> TASK GOAL: A word-for-word reproduction of the data below is needed, with no pictures in it.
--------------------
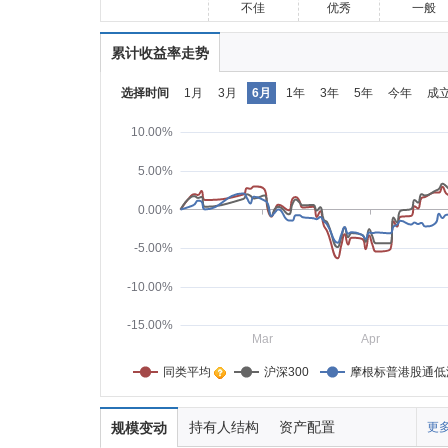
不佳
优秀
一般
累计收益率走势
选择时间
1月
3月
6月
1年
3年
5年
今年
成
10.00%
5.00%
0.00%
-5.00%
-10.00%
-15.00%
Mar
Apr
同类平均    
沪深300
摩根标普港股通低
持有人结构
资产配置
规模变动
更多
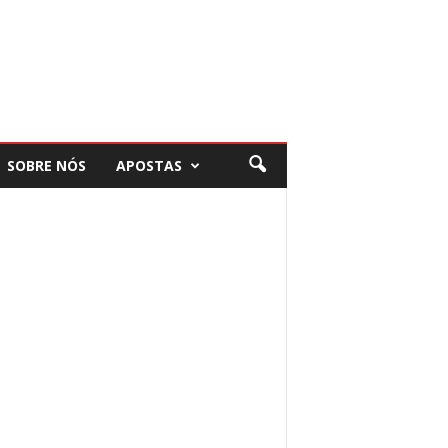
SOBRE NÓS
APOSTAS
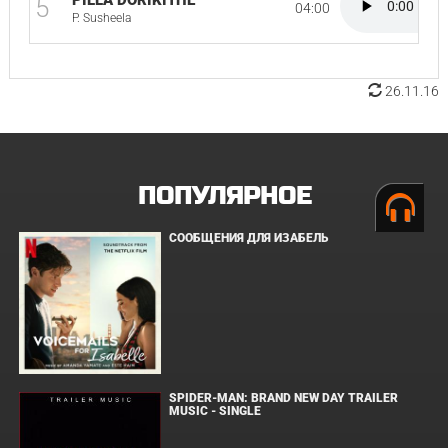
PILLA DORIKITHE
5
04:00
P. Susheela
26.11.16
ПОПУЛЯРНОЕ
СООБЩЕНИЯ ДЛЯ ИЗАБЕЛЬ
SPIDER-MAN: BRAND NEW DAY TRAILER
MUSIC - SINGLE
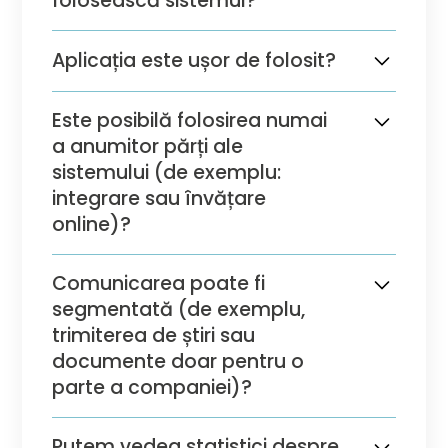
folosească sistemul?
Da, ei pot accesa cu ușurință aplicația de
Aplicația este ușor de folosit?
pe telefoanele lor mobile.
Da, platforma este ușor de folosit și la fel de
Este posibilă folosirea numai
simplu de navigat ca orice platformă de
a anumitor părți ale
social media.
sistemului (de exemplu:
integrare sau învățare
online)?
Da, avem peste 30 de caracteristici, dar
Comunicarea poate fi
este perfect posibil să folosim platforma
segmentată (de exemplu,
doar în scopuri specifice, de exemplu
trimiterea de știri sau
instruire. Activăm doar funcțiile de care
documente doar pentru o
aveți cu adevărat nevoie, iar restul pot fi
adăugate în aplicația dvs. mai târziu.
parte a companiei)?
Toate caracteristicile noastre pot fi
Putem vedea statistici despre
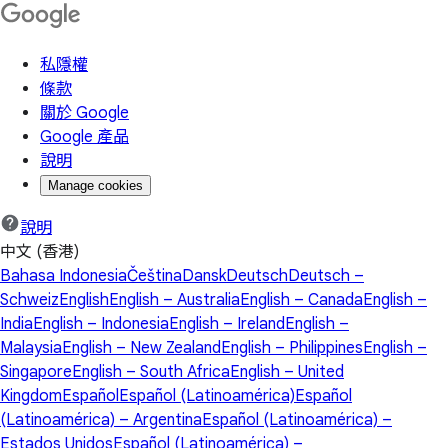
私隱權
條款
關於 Google
Google 產品
說明
Manage cookies
說明
中文 (香港)
Bahasa Indonesia
Čeština
Dansk
Deutsch
Deutsch –
Schweiz
English
English – Australia
English – Canada
English –
India
English – Indonesia
English – Ireland
English –
Malaysia
English – New Zealand
English – Philippines
English –
Singapore
English – South Africa
English – United
Kingdom
Español
Español (Latinoamérica)
Español
(Latinoamérica) – Argentina
Español (Latinoamérica) –
Estados Unidos
Español (Latinoamérica) –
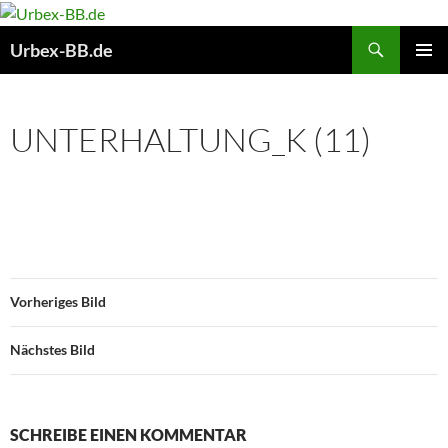
Suchen
Urbex-BB.de
ZUM
PRIMÄR
INHALT
MENÜ
SPRINGEN
UNTERHALTUNG_K (11)
Vorheriges Bild
Nächstes Bild
SCHREIBE EINEN KOMMENTAR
--------------------
> WRITTEN SOLUTION:
不佳
优秀
一般
累计收益率走势
选择时间
1月
3月
6月
1年
3年
5年
今年
成
10.00%
5.00%
0.00%
-5.00%
-10.00%
-15.00%
Mar
Apr
同类平均    
沪深300
摩根标普港股通低
持有人结构
资产配置
规模变动
更多
SOBRE NÓS
APOSTAS
PILLA DORIKITHE
5
04:00
P. Susheela
26.11.16
ПОПУЛЯРНОЕ
СООБЩЕНИЯ ДЛЯ ИЗАБЕЛЬ
SPIDER-MAN: BRAND NEW DAY TRAILER
MUSIC - SINGLE
folosească sistemul?
Da, ei pot accesa cu ușurință aplicația de
Aplicația este ușor de folosit?
pe telefoanele lor mobile.
Da, platforma este ușor de folosit și la fel de
Este posibilă folosirea numai
simplu de navigat ca orice platformă de
a anumitor părți ale
social media.
sistemului (de exemplu:
integrare sau învățare
online)?
Da, avem peste 30 de caracteristici, dar
Comunicarea poate fi
este perfect posibil să folosim platforma
segmentată (de exemplu,
doar în scopuri specifice, de exemplu
trimiterea de știri sau
instruire. Activăm doar funcțiile de care
documente doar pentru o
aveți cu adevărat nevoie, iar restul pot fi
adăugate în aplicația dvs. mai târziu.
parte a companiei)?
Toate caracteristicile noastre pot fi
Putem vedea statistici despre
私隱權
條款
關於 Google
Google 產品
說明
Manage cookies
說明
中文 (香港)
Bahasa Indonesia
Čeština
Dansk
Deutsch
Deutsch –
Schweiz
English
English – Australia
English – Canada
English –
India
English – Indonesia
English – Ireland
English –
Malaysia
English – New Zealand
English – Philippines
English –
Singapore
English – South Africa
English – United
Kingdom
Español
Español (Latinoamérica)
Español
(Latinoamérica) – Argentina
Español (Latinoamérica) –
Estados Unidos
Español (Latinoamérica) –
Suchen
Urbex-BB.de
ZUM
PRIMÄR
INHALT
MENÜ
SPRINGEN
UNTERHALTUNG_K (11)
Vorheriges Bild
Nächstes Bild
SCHREIBE EINEN KOMMENTAR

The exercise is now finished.